● **THE PROBLEM**: Leave the images out and write out each entry exactly as shown.

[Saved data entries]
============================================================

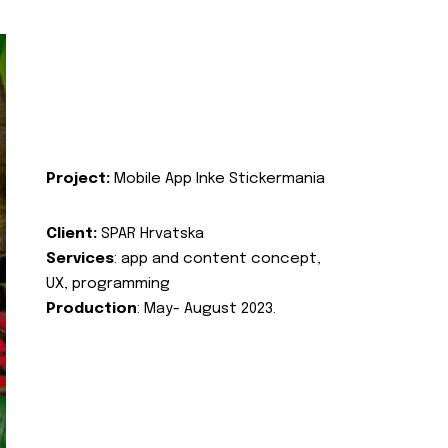
Project:
Mobile App Inke Stickermania
Client:
SPAR Hrvatska
Services
: app and content concept,
UX, programming
Production
: May- August 2023.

============================================================

● **SOLUTION TO THIS TASK**:
Project:
Mobile App Inke Stickermania
Client:
SPAR Hrvatska
Services
: app and content concept,
UX, programming
Production
: May- August 2023.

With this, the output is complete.